_WHAT IS NEEDED_
Every record below is to be copied exactly, with its images omitted.

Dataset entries
────
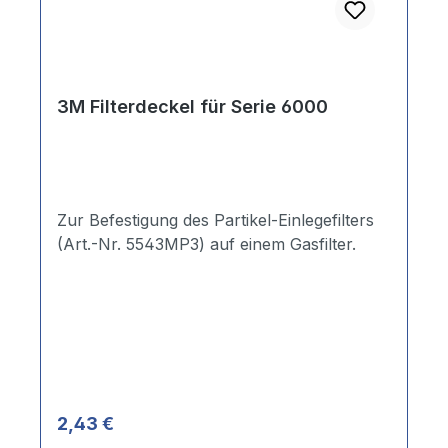
3M Filterdeckel für Serie 6000
Zur Befestigung des Partikel-Einlegefilters
(Art.-Nr. 5543MP3) auf einem Gasfilter.
Regulärer Preis:
2,43 €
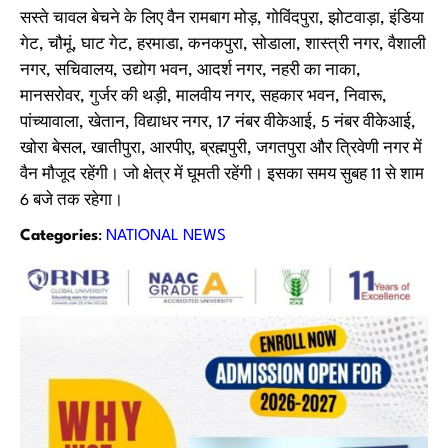
सस्ते चावल बेचने के लिए वैन रामबाग मोड़, गोविंदपुरा, झोटवाड़ा, इंडिया
गेट, चौमूं, घाट गेट, हरमाडा, कनकपुरा, सोडाला, शास्त्री नगर, वैशाली
नगर, सचिवालय, उद्योग भवन, आदर्श नगर, नहरी का नाका,
मानसरोवर, गुर्जर की थड़ी, मालवीय नगर, सहकार भवन, निवारू,
पांच्यावाला, खेतान, विद्याधर नगर, 17 नंबर वीकेआई, 5 नंबर वीकेआई,
खोरा बेसल, खातीपुरा, आरपीए, ब्रह्मपुरी, जगतपुरा और त्रिवेणी नगर में
वैन मौजूद रहेंगी। जो क्षेत्र में घूमती रहेंगी। इसका समय सुबह 11 से शाम
6 बजे तक रहेगा।
Categories
:
NATIONAL NEWS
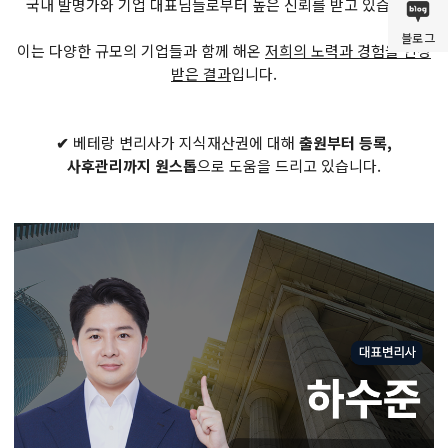
국내 발명가와 기업 대표님들로부터 높은 신뢰를 받고 있습니다.
블로그
이는 다양한 규모의 기업들과 함께 해온
저희의 노력과 경험을 인정
받은 결과
입니다.
✔
베테랑 변리사가 지식재산권에 대해
출원부터 등록,
사후관리까지 원스톱
으로 도움을 드리고 있습니다.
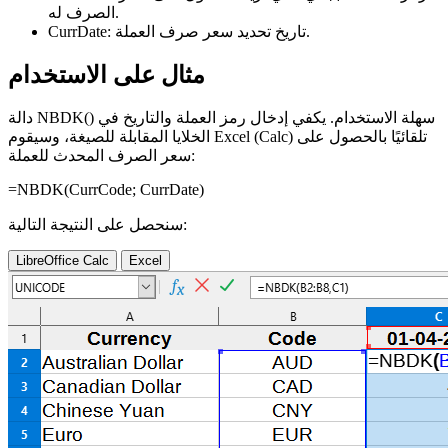
الصرف له.
تاريخ تحديد سعر صرف العملة.
CurrDate:
مثال على الاستخدام
دالة NBDK() سهلة الاستخدام. يكفي إدخال رمز العملة والتاريخ في
الخلايا المقابلة للصيغة، وسيقوم Excel (Calc) تلقائيًا بالحصول على
سعر الصرف المحدث للعملة:
=NBDK(
CurrCode
;
CurrDate
)
سنحصل على النتيجة التالية:
LibreOffice Calc
Excel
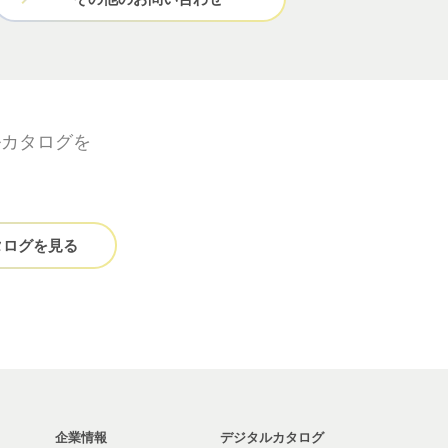
ルカタログを
タログを見る
企業情報
デジタルカタログ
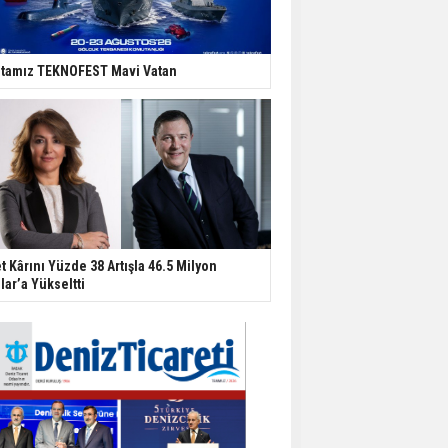
tamız TEKNOFEST Mavi Vatan
t Kârını Yüzde 38 Artışla 46.5 Milyon
lar’a Yükseltti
────
_EXERCISE RESPONSE_
3M Filterdeckel für Serie 6000
Zur Befestigung des Partikel-Einlegefilters
(Art.-Nr. 5543MP3) auf einem Gasfilter.
Regulärer Preis:
2,43 €
सस्ते चावल बेचने के लिए वैन रामबाग मोड़, गोविंदपुरा, झोटवाड़ा, इंडिया
गेट, चौमूं, घाट गेट, हरमाडा, कनकपुरा, सोडाला, शास्त्री नगर, वैशाली
नगर, सचिवालय, उद्योग भवन, आदर्श नगर, नहरी का नाका,
मानसरोवर, गुर्जर की थड़ी, मालवीय नगर, सहकार भवन, निवारू,
पांच्यावाला, खेतान, विद्याधर नगर, 17 नंबर वीकेआई, 5 नंबर वीकेआई,
खोरा बेसल, खातीपुरा, आरपीए, ब्रह्मपुरी, जगतपुरा और त्रिवेणी नगर में
वैन मौजूद रहेंगी। जो क्षेत्र में घूमती रहेंगी। इसका समय सुबह 11 से शाम
6 बजे तक रहेगा।
Categories
:
NATIONAL NEWS
국내 발명가와 기업 대표님들로부터 높은 신뢰를 받고 있습니다.
블로그
이는 다양한 규모의 기업들과 함께 해온
저희의 노력과 경험을 인정
받은 결과
입니다.
✔
베테랑 변리사가 지식재산권에 대해
출원부터 등록,
사후관리까지 원스톱
으로 도움을 드리고 있습니다.
الصرف له.
تاريخ تحديد سعر صرف العملة.
CurrDate:
مثال على الاستخدام
دالة NBDK() سهلة الاستخدام. يكفي إدخال رمز العملة والتاريخ في
الخلايا المقابلة للصيغة، وسيقوم Excel (Calc) تلقائيًا بالحصول على
سعر الصرف المحدث للعملة:
=NBDK(
CurrCode
;
CurrDate
)
سنحصل على النتيجة التالية:
LibreOffice Calc
Excel
ルカタログを
タログを見る
企業情報
デジタルカタログ
tamız TEKNOFEST Mavi Vatan
t Kârını Yüzde 38 Artışla 46.5 Milyon
lar’a Yükseltti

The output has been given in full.